> **Your assignment**: Only lines that contain the string "Grillhütte" should be returned from the material below.

•••

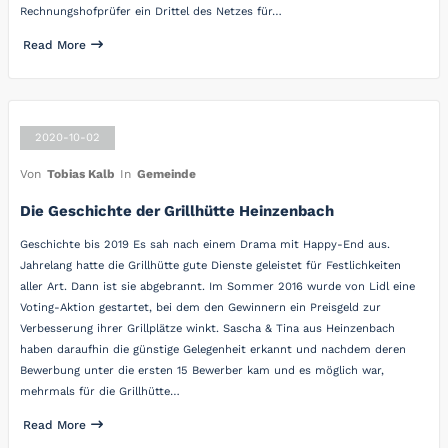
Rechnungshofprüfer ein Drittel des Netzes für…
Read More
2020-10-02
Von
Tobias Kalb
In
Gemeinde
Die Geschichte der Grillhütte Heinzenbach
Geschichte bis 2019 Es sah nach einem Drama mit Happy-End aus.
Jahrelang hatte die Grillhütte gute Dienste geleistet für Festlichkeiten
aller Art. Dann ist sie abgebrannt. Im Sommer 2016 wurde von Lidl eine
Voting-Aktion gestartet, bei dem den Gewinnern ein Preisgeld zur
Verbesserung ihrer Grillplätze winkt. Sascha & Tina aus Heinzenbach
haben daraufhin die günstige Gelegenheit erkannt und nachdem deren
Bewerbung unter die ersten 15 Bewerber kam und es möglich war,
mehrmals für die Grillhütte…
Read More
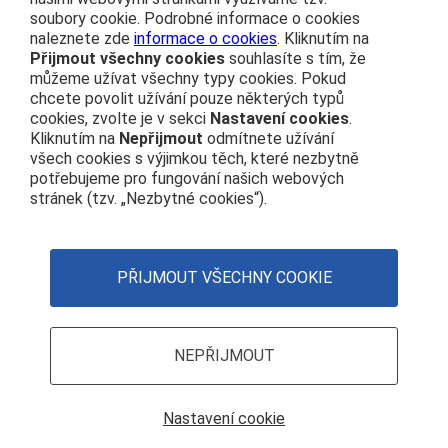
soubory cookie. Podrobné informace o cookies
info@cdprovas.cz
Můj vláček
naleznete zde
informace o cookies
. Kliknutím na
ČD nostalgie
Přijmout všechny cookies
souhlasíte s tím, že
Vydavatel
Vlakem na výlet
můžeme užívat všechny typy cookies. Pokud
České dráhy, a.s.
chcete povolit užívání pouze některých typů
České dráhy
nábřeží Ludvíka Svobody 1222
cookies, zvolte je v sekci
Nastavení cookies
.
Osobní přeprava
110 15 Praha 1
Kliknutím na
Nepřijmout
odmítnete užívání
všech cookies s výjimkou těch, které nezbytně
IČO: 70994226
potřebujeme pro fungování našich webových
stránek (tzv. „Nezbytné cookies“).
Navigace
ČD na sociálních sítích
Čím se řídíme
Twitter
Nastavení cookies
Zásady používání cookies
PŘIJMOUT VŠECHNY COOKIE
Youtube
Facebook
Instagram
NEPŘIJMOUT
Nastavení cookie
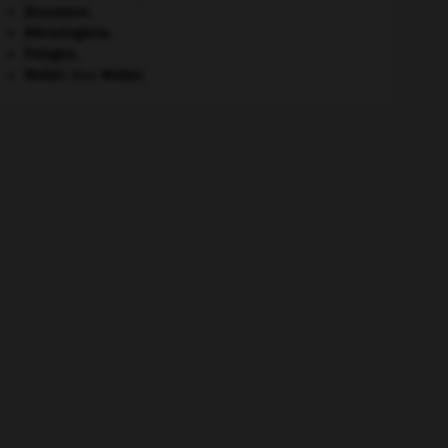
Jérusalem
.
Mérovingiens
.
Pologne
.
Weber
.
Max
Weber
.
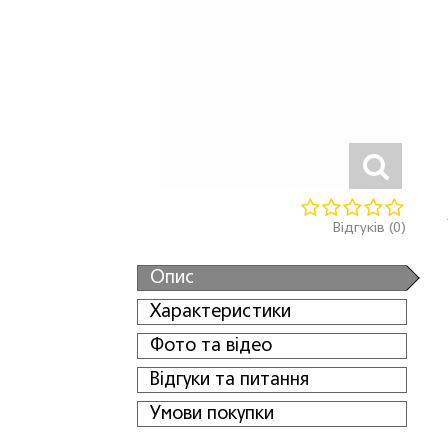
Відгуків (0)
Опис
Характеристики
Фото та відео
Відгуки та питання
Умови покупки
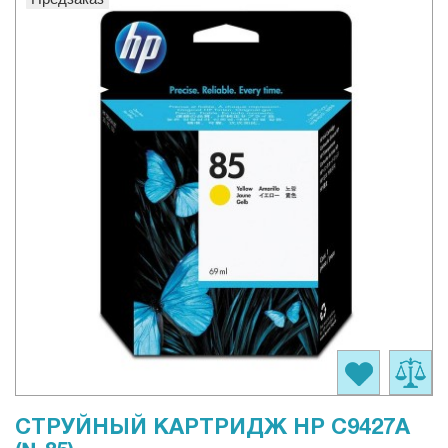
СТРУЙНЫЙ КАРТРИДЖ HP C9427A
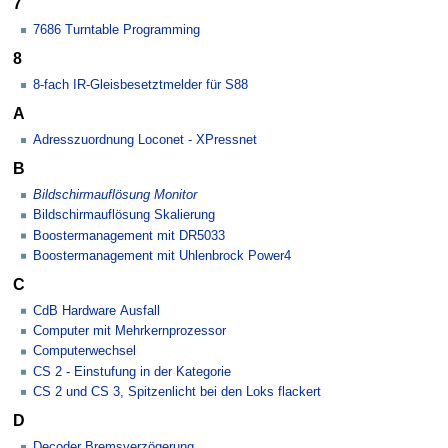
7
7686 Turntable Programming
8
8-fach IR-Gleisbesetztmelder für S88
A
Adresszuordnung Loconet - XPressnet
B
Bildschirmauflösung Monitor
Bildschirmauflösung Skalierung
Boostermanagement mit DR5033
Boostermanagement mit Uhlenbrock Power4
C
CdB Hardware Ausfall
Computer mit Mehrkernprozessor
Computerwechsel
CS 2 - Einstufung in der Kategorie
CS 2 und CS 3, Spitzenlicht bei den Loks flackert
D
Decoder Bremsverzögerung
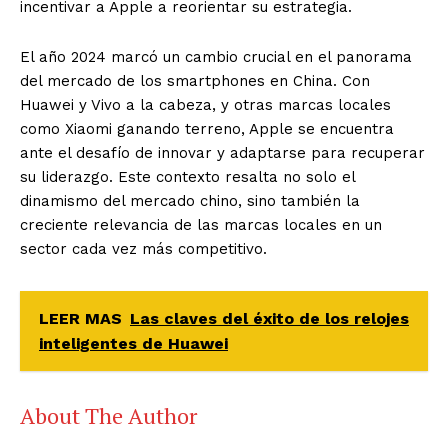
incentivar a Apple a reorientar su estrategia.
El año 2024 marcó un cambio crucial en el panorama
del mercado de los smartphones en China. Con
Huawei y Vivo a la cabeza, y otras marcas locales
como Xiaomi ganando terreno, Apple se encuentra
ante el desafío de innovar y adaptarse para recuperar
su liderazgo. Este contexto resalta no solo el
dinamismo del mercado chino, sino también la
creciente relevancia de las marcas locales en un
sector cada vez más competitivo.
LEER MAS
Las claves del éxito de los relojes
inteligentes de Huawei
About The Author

•••

> **Exercise solution**:
Die Geschichte der Grillhütte Heinzenbach
Jahrelang hatte die Grillhütte gute Dienste geleistet für Festlichkeiten
mehrmals für die Grillhütte…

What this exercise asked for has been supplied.